Spam traps, in short, are email addresses that monitor and report spammy emails. “Spammy” emails are those sent without first receiving permission or opt-in from users. However, there are instances where you do receive permission, but your email still gets “trapped” or flagged as spam.
Pure Spam Traps
Pure spam traps are created intentionally by internet service providers (ISPs). The purpose is to catch sending domains that email spam. This is effective because the only way someone could email one of these spam traps is by unethically scouring the web for addresses or purchasing an email list from someone who has done so.

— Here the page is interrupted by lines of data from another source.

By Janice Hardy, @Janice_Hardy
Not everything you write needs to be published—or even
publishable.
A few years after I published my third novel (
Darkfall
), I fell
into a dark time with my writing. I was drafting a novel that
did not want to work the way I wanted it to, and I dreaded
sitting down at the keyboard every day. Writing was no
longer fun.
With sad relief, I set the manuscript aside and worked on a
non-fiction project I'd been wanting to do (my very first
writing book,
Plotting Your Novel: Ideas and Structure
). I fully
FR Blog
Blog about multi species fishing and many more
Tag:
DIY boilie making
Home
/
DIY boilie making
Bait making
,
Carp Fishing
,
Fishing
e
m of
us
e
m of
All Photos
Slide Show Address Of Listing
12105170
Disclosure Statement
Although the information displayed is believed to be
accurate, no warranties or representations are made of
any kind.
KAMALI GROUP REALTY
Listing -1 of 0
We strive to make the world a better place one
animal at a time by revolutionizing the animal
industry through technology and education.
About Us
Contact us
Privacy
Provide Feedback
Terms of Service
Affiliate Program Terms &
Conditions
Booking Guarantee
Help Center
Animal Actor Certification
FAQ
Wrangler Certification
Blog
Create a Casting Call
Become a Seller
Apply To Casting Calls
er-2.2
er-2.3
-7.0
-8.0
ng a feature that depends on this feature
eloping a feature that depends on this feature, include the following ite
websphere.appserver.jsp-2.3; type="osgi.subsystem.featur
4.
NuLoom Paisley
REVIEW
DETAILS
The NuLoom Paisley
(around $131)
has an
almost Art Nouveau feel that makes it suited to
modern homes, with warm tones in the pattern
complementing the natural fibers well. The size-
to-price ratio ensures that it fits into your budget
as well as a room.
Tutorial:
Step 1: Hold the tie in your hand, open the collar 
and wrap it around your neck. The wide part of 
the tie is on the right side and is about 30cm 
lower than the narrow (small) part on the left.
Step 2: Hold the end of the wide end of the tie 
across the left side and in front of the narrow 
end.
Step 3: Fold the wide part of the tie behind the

Therefore, it’s important that you don’t scour for email addresses or purchase lists. The quality is questionable, and the process is unethical. Instead, it’s better to provide users with the options to provide their email addresses voluntarily, to opt-in to future messages, and to opt-out or unsubscribe at any time (more on this later).
Unfortunately, this isn’t fool-proof. Even if you collect emails ethically, you could still find yourself sending to a spam trap. That’s because recycled email addresses can become spam traps too over time.
Recycled Email Addresses
Do you have an email address that you created years ago that you don’t use anymore? Maybe you even do use it when you are required to provide an email address but want to keep your primary inbox free of spam and promotional emails. Everyone’s done it, so think of how many of these addresses could be in your own database!
What happens is that the provider (Yahoo, Gmail, etc.) identifies these accounts as abandoned and repurposes them as spam traps. Since the account has been inactive for so long, the provider feels confident that anyone sending to the account must be a spammer. Because how did the sender get the address of an account that isn’t being used?
Again, these abandoned addresses enter your database by users who know the account is abandoned. In this way, they attempt to redeem an offer without receiving follow-up emails.
Invalid Email Addresses
You could have spam trap email addresses in your database that are purely coincidental. For example, someone who doesn’t want to receive follow-up emails might provide a funny or fake email address that happens to be the same as a spam trap address created by an ISP. Something like, john@donotmail.com.
Users could also mistype their email address on a webform, or you or an employee could mistype it when manually entering data. So while john@hotmail.com might be a legitimate account, john@htmail.com might be a simple mistake that coincidentally ends up being the same address as an ISP spam trap.
Spam Bots
Spam bots are robots created to troll the web in search of access to sensitive user information. They can fill out web forms just like any other user. The email address provided might be obviously incorrect (unintelligible or missing vital information). But most of the time you won’t be able to tell it’s invalid just by looking at it. Nor would you want to. That kind of manual database cleaning is time-consuming and prone to errors. (Email validation takes care of this for you; keep reading….)
If you don’t catch these email addresses and you email them, you hurt your sender reputation and make yourself susceptible to being flagged as spam.
Consequences of Sending to a Spam Trap
Sending emails to inboxes that don’t reach actual people is a waste of time and money. But sending emails to a spam trap can have long-term consequences, too.
Compromised Sender Reputation
First of all, you want to maintain a good sender reputation. This is measured by the number of emails you send successfully. Too many bounces causes your sender reputation to suffer. Bounces are emails that are sent to invalid email addresses and returned to you. But your reputation suffers also if recipients report your emails as spam or if you send too many emails that are never opened.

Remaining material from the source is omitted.